In the records below, which lines include "foot"? Copy them.

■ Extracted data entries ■

•••••

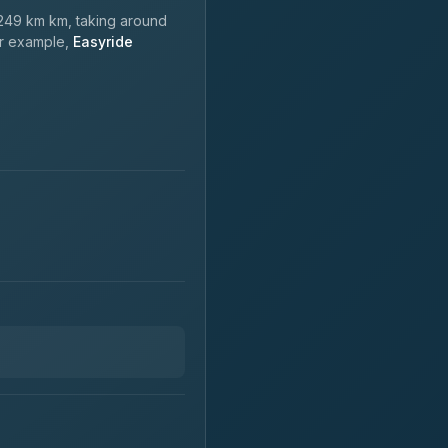
249 km km, taking around
or example,
Easyride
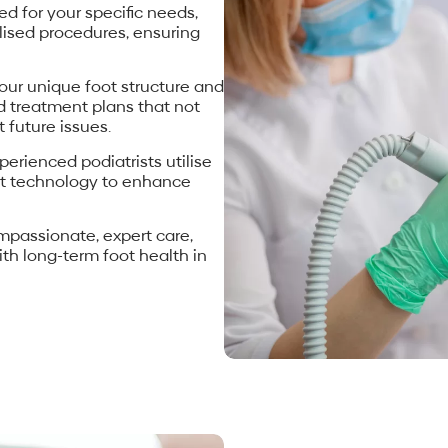
d for your specific needs,
lised procedures, ensuring
our unique foot structure and
ed treatment plans that not
 future issues.
perienced podiatrists utilise
art technology to enhance
ompassionate, expert care,
th long-term foot health in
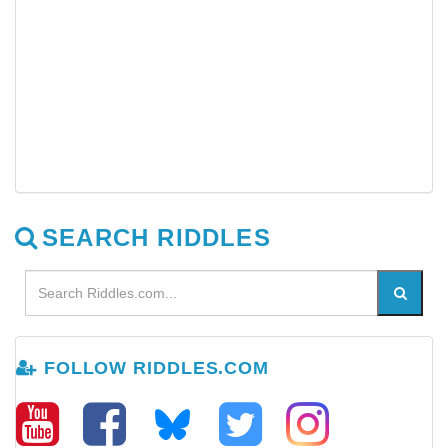
SEARCH RIDDLES
FOLLOW RIDDLES.COM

•••••

■ Answer space ■
our unique foot structure and
th long-term foot health in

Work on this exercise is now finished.